= James R. Verrier =

American businessman

James R. Verrier (born 1963) was the chief executive officer at automotive industry component supplier BorgWarner from 2013-2018. In 2017 the company estimated his pay package to be worth about $10 million.

==Education==
Verrier has a degree in metallurgy and materials science from West Midlands College in the United Kingdom and an MBA from the University of Glamorgan.

==Career==
Verrier has worked at BorgWarner since the 1990s. He has been the company's president, chief operating officer, vice president and was president and general manager of BorgWarner Morse TEC Inc., and VP and GM of passenger car at BorgWarner Turbo Systems Inc. He also worked in the fields of human resources, operations management and quality control since joining the firm in 1989. Prior to joining BorgWarner he worked in the quality engineering and metallurgy field with Lucas Aerospace, Rockwell Automotive and Britax Wingard in the United Kingdom.

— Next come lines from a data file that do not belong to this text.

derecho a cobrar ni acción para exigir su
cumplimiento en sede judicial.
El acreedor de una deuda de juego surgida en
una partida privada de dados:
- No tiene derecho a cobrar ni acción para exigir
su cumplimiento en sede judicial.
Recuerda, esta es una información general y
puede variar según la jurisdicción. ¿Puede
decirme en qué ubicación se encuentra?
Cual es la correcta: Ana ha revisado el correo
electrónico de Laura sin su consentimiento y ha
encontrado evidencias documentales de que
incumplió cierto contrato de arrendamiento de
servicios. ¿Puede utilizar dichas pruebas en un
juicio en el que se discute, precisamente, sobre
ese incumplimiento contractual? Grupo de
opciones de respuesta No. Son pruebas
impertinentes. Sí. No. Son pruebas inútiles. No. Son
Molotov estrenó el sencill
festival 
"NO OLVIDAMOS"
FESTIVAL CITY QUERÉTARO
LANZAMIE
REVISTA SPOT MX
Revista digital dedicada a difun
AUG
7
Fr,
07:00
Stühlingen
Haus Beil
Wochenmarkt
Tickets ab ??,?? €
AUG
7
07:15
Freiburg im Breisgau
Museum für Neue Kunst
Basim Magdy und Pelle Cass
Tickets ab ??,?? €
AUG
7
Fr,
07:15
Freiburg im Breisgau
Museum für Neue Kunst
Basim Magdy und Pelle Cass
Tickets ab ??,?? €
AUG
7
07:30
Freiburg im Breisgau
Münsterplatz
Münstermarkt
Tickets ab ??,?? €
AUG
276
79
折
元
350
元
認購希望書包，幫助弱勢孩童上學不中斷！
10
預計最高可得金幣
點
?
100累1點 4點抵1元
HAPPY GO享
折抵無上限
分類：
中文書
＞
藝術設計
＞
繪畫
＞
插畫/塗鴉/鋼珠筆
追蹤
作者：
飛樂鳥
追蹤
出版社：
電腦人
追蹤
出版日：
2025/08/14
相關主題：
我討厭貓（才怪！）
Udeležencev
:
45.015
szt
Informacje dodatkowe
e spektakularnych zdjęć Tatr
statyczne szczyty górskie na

Verrier has been chief executive officer and a member of the board of directors at BorgWarner Inc. since the beginning of 2013. He took over from Tim Manganello, who had held the position of CEO for the previous decade.

Verrier is also a trustee of Manufacturers Alliance for Productivity and Innovation, Inc. and a member of the Business Roundtable. His total compensation for 2013 was $8,127,638.